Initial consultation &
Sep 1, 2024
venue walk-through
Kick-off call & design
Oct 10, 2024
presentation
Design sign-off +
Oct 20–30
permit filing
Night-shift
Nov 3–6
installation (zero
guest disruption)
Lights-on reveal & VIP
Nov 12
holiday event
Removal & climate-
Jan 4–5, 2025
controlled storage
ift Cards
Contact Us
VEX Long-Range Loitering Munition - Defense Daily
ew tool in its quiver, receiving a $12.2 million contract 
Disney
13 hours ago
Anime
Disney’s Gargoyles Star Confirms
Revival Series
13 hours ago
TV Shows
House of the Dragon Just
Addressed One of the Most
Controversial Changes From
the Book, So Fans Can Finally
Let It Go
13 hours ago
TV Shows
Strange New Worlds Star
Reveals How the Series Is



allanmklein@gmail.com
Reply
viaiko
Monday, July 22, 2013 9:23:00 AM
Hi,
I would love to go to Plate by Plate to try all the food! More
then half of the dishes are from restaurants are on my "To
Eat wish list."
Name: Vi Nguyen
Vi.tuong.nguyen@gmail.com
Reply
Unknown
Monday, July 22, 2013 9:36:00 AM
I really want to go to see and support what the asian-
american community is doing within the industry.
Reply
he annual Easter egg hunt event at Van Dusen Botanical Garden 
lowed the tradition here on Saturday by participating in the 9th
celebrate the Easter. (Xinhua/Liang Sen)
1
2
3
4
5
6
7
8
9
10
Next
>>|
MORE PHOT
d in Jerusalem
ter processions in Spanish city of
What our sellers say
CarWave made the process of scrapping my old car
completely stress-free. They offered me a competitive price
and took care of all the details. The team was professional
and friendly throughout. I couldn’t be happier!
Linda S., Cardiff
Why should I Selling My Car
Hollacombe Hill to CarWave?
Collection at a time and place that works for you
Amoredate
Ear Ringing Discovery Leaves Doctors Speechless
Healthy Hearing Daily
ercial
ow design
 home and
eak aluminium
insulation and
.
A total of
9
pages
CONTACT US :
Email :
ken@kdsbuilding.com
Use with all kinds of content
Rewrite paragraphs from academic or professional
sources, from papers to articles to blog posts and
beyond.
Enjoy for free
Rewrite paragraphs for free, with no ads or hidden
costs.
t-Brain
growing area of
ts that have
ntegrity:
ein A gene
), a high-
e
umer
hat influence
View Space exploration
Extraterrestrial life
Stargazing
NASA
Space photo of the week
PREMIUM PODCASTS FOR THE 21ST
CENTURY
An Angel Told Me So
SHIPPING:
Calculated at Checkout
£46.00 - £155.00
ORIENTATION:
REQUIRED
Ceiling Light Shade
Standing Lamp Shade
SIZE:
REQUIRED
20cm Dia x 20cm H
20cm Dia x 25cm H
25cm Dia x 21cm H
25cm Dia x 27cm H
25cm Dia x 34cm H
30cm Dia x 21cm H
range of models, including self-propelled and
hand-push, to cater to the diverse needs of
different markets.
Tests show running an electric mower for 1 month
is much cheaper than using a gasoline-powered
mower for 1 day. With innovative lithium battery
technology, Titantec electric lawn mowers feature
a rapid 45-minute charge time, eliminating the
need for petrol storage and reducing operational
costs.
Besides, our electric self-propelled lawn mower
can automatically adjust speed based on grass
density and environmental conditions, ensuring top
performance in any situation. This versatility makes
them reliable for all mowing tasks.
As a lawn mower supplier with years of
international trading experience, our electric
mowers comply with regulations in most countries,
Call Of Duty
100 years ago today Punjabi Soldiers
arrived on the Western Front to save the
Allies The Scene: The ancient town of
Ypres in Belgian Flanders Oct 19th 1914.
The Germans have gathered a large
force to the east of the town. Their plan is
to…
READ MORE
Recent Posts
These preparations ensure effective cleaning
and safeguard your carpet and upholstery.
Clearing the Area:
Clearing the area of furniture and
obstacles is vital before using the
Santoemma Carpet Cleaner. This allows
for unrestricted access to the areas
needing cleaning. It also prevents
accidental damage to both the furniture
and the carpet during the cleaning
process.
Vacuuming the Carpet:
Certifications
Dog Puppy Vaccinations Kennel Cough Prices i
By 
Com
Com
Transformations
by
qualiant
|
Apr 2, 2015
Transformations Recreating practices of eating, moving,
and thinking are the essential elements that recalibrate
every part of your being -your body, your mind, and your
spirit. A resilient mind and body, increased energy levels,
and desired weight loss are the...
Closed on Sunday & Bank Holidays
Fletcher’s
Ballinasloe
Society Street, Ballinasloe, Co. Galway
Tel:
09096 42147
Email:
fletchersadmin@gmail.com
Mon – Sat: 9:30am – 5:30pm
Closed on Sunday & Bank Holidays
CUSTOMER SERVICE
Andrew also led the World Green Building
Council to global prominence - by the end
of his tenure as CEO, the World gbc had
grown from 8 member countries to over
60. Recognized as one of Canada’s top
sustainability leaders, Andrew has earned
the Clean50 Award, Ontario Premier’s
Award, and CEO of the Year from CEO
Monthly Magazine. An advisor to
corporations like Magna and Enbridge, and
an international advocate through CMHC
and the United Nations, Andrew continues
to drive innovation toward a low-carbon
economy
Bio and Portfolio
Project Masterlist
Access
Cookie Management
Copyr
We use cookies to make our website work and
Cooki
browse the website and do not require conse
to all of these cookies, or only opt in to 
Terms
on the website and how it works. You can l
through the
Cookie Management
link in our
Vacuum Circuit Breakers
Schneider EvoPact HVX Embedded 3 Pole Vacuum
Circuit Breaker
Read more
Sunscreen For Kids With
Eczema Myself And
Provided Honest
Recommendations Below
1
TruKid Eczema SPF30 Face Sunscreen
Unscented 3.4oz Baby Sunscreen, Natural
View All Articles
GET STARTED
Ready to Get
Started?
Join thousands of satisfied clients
○ ○ ○
Transcribe every entry verbatim.

=== Task solution ===
Initial consultation &
Sep 1, 2024
venue walk-through
Kick-off call & design
Oct 10, 2024
presentation
Design sign-off +
Oct 20–30
permit filing
Night-shift
Nov 3–6
installation (zero
guest disruption)
Lights-on reveal & VIP
Nov 12
holiday event
Removal & climate-
Jan 4–5, 2025
controlled storage
ift Cards
Contact Us
VEX Long-Range Loitering Munition - Defense Daily
ew tool in its quiver, receiving a $12.2 million contract 
Disney
13 hours ago
Anime
Disney’s Gargoyles Star Confirms
Revival Series
13 hours ago
TV Shows
House of the Dragon Just
Addressed One of the Most
Controversial Changes From
the Book, So Fans Can Finally
Let It Go
13 hours ago
TV Shows
Strange New Worlds Star
Reveals How the Series Is



allanmklein@gmail.com
Reply
viaiko
Monday, July 22, 2013 9:23:00 AM
Hi,
I would love to go to Plate by Plate to try all the food! More
then half of the dishes are from restaurants are on my "To
Eat wish list."
Name: Vi Nguyen
Vi.tuong.nguyen@gmail.com
Reply
Unknown
Monday, July 22, 2013 9:36:00 AM
I really want to go to see and support what the asian-
american community is doing within the industry.
Reply
he annual Easter egg hunt event at Van Dusen Botanical Garden 
lowed the tradition here on Saturday by participating in the 9th
celebrate the Easter. (Xinhua/Liang Sen)
1
2
3
4
5
6
7
8
9
10
Next
>>|
MORE PHOT
d in Jerusalem
ter processions in Spanish city of
What our sellers say
CarWave made the process of scrapping my old car
completely stress-free. They offered me a competitive price
and took care of all the details. The team was professional
and friendly throughout. I couldn’t be happier!
Linda S., Cardiff
Why should I Selling My Car
Hollacombe Hill to CarWave?
Collection at a time and place that works for you
Amoredate
Ear Ringing Discovery Leaves Doctors Speechless
Healthy Hearing Daily
ercial
ow design
 home and
eak aluminium
insulation and
.
A total of
9
pages
CONTACT US :
Email :
ken@kdsbuilding.com
Use with all kinds of content
Rewrite paragraphs from academic or professional
sources, from papers to articles to blog posts and
beyond.
Enjoy for free
Rewrite paragraphs for free, with no ads or hidden
costs.
t-Brain
growing area of
ts that have
ntegrity:
ein A gene
), a high-
e
umer
hat influence
View Space exploration
Extraterrestrial life
Stargazing
NASA
Space photo of the week
PREMIUM PODCASTS FOR THE 21ST
CENTURY
An Angel Told Me So
SHIPPING:
Calculated at Checkout
£46.00 - £155.00
ORIENTATION:
REQUIRED
Ceiling Light Shade
Standing Lamp Shade
SIZE:
REQUIRED
20cm Dia x 20cm H
20cm Dia x 25cm H
25cm Dia x 21cm H
25cm Dia x 27cm H
25cm Dia x 34cm H
30cm Dia x 21cm H
range of models, including self-propelled and
hand-push, to cater to the diverse needs of
different markets.
Tests show running an electric mower for 1 month
is much cheaper than using a gasoline-powered
mower for 1 day. With innovative lithium battery
technology, Titantec electric lawn mowers feature
a rapid 45-minute charge time, eliminating the
need for petrol storage and reducing operational
costs.
Besides, our electric self-propelled lawn mower
can automatically adjust speed based on grass
density and environmental conditions, ensuring top
performance in any situation. This versatility makes
them reliable for all mowing tasks.
As a lawn mower supplier with years of
international trading experience, our electric
mowers comply with regulations in most countries,
Call Of Duty
100 years ago today Punjabi Soldiers
arrived on the Western Front to save the
Allies The Scene: The ancient town of
Ypres in Belgian Flanders Oct 19th 1914.
The Germans have gathered a large
force to the east of the town. Their plan is
to…
READ MORE
Recent Posts
These preparations ensure effective cleaning
and safeguard your carpet and upholstery.
Clearing the Area:
Clearing the area of furniture and
obstacles is vital before using the
Santoemma Carpet Cleaner. This allows
for unrestricted access to the areas
needing cleaning. It also prevents
accidental damage to both the furniture
and the carpet during the cleaning
process.
Vacuuming the Carpet:
Certifications
Dog Puppy Vaccinations Kennel Cough Prices i
By 
Com
Com
Transformations
by
qualiant
|
Apr 2, 2015
Transformations Recreating practices of eating, moving,
and thinking are the essential elements that recalibrate
every part of your being -your body, your mind, and your
spirit. A resilient mind and body, increased energy levels,
and desired weight loss are the...
Closed on Sunday & Bank Holidays
Fletcher’s
Ballinasloe
Society Street, Ballinasloe, Co. Galway
Tel:
09096 42147
Email:
fletchersadmin@gmail.com
Mon – Sat: 9:30am – 5:30pm
Closed on Sunday & Bank Holidays
CUSTOMER SERVICE
Andrew also led the World Green Building
Council to global prominence - by the end
of his tenure as CEO, the World gbc had
grown from 8 member countries to over
60. Recognized as one of Canada’s top
sustainability leaders, Andrew has earned
the Clean50 Award, Ontario Premier’s
Award, and CEO of the Year from CEO
Monthly Magazine. An advisor to
corporations like Magna and Enbridge, and
an international advocate through CMHC
and the United Nations, Andrew continues
to drive innovation toward a low-carbon
economy
Bio and Portfolio
Project Masterlist
Access
Cookie Management
Copyr
We use cookies to make our website work and
Cooki
browse the website and do not require conse
to all of these cookies, or only opt in to 
Terms
on the website and how it works. You can l
through the
Cookie Management
link in our
Vacuum Circuit Breakers
Schneider EvoPact HVX Embedded 3 Pole Vacuum
Circuit Breaker
Read more
Sunscreen For Kids With
Eczema Myself And
Provided Honest
Recommendations Below
1
TruKid Eczema SPF30 Face Sunscreen
Unscented 3.4oz Baby Sunscreen, Natural
View All Articles
GET STARTED
Ready to Get
Started?
Join thousands of satisfied clients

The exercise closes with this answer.